A simple tool for predicting the waterflood performance of stratified reservoirs has been developed using a variation of the familiar layer concept. The variation suggested allows consideration of non-uniform porosity, development and mobility ratio. The procedure involves predicting both cumulative water injected and cumulative oil production in terms of percent water cut using a permeability-porosity classification system. The simplicity of the graphical approach to the cumulative oil recovery vs water cut prediction provides a convenient means of evaluating the areal as well as the vertical aspects of flood performance.
A prediction technique, to be applicable to a heterogeneous reservoir should provide a means for considering variation in volume as well as permeability. The presence of multiple rock types with different porosity-permeability relationships cause the common assumption of a uniform porosity to be impractical. Further, the number of projects being evaluated in the prospect of a unitized operation make it desirable that a convenient means be provided to evaluate the lateral as well as the vertical aspects of porosity and permeability development. A variation in the application of some familiar devices can provide the solution to both of these problems.

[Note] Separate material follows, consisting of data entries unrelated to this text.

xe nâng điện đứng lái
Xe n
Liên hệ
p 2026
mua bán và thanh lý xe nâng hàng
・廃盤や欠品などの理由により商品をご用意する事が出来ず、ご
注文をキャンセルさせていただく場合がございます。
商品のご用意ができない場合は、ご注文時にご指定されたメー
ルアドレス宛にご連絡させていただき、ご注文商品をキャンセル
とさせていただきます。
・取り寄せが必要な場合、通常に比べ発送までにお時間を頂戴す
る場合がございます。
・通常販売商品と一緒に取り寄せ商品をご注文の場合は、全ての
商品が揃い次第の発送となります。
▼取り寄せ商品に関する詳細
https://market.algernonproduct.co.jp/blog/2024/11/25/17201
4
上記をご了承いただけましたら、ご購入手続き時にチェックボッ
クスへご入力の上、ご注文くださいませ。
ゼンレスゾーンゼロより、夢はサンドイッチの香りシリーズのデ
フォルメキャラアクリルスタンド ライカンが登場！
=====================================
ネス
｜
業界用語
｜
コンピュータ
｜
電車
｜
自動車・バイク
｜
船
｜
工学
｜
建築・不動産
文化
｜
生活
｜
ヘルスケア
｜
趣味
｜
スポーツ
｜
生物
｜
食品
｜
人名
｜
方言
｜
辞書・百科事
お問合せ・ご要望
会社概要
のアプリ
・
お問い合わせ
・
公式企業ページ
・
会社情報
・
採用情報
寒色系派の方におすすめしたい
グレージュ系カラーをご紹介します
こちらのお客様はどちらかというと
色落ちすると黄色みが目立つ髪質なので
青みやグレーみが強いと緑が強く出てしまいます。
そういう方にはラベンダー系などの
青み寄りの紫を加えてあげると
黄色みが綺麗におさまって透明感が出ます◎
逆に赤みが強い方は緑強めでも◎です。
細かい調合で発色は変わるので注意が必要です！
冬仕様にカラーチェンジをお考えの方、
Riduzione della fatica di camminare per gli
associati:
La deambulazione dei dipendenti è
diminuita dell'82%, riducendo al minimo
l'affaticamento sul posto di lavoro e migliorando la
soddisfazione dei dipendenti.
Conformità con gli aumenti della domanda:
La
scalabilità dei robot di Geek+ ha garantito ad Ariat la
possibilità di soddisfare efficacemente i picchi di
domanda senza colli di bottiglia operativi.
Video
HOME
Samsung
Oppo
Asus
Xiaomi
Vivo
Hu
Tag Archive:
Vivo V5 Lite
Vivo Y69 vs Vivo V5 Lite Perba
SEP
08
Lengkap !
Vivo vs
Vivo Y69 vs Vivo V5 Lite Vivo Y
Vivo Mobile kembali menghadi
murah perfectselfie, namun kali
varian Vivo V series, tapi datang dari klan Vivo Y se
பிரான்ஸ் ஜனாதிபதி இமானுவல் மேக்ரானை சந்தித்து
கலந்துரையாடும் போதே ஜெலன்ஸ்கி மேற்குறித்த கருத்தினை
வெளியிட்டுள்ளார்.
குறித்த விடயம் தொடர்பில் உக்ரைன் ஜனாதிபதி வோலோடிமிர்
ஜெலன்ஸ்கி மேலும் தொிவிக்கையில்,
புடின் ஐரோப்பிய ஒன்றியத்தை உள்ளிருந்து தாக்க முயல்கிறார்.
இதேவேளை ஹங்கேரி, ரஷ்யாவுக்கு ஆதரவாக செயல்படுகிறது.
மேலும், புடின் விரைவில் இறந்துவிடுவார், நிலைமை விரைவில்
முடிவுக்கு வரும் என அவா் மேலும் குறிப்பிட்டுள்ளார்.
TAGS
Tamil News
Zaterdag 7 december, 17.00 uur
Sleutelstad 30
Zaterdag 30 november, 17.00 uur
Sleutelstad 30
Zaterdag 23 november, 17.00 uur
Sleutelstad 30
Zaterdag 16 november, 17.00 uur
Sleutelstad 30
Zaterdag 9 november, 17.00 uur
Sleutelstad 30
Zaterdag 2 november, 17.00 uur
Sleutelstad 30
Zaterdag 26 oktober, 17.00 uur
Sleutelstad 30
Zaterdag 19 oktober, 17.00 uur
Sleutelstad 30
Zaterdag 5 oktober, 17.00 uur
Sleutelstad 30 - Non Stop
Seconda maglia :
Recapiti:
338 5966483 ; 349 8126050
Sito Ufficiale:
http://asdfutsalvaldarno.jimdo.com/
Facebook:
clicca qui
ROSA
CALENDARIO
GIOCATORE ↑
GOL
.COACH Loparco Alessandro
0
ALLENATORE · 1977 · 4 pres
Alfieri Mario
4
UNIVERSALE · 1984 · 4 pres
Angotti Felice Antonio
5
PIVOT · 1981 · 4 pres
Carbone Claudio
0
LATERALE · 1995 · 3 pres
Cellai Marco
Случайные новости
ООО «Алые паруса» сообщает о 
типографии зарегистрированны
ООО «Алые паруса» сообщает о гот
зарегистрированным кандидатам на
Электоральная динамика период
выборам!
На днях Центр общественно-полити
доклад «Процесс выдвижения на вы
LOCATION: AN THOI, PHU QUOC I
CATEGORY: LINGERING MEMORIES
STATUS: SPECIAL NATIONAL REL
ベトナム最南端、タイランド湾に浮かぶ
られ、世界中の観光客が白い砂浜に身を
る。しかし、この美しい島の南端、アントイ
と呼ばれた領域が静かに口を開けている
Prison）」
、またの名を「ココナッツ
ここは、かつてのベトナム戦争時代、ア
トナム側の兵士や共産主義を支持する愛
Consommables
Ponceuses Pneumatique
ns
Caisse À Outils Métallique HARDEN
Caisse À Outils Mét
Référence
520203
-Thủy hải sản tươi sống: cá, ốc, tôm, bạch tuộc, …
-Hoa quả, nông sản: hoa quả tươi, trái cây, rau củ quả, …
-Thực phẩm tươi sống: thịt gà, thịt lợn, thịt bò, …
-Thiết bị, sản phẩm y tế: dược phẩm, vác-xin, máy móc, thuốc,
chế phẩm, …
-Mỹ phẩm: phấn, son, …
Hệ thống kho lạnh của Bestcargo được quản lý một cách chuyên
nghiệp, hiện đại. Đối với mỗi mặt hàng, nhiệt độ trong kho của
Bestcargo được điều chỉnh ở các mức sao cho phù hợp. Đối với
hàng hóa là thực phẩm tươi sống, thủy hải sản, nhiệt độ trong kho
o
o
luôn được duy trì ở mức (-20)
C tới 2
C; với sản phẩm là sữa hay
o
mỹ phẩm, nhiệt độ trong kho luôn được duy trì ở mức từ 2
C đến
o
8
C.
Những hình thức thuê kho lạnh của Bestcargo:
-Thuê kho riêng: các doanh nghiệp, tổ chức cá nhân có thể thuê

The premises necessary to the use of the procedure to be described are common to other methods with the following exceptions:1. It is not necessary to assume a uniform porosity distribution or uniform water saturation.2. It is assumed that in layers of equal permeability capacity, the advance of the flood front is inversely proportional to the mobile hydrocarbon volume of the layer.3. A changing mobility ratio during the fill-up period is assumed.
To evaluate the effect of stratification on vertical sweep efficiency, reservoir permeability data from core analysis are classified according to a system similar to that proposed by Law and demonstrated in Table 1. In addition to classifying the permeability data, the porosity of each sample is recorded. By listing both the porosity and permeability for each sample, it is possible to relate the porosity capacity and permeability capacity without the necessity of assuming that a uniform porosity exists or assuming a porosity-permeability relationship. If sufficient data are available to estimate the water saturation for each permeability range, it is possible to compute the hydrocarbon pore volume which can be substituted for the porosity capacity value, establishing a direct relationship between permeability and hydrocarbon volume. The data are summarized at the bottom of each column, with the cumulative permeability capacity and corresponding reservoir volume shown as a per cent of the total as indicated in Table 1. For convenience, values are added from the highest toward the lowest permeability range. The example in Table 1 includes water saturation data and the cumulative hydrocarbon pore volume. A plot of the cumulative permeability capacity vs the logarithm of the corresponding cumulative porosity capacity for four wells is shown in Fig. 1. Data from several wells in a single project were plotted on this graph to illustrate that more than one system is implied in each instance by the changing slopes and that there is some disparity between the plots representing different wells. Variations in rock type are responsible for the multiple systems, a common occurrence in carbonate reservoirs. Areal variation in porosity and permeability development account for the disparity between the curves. It is often possible to combine the data from several wells as shown in Table 2 to provide a composite representation of the reservoir permeability distribution. It is important that the selection of data for a composite curve describes the vertical classification of the rock.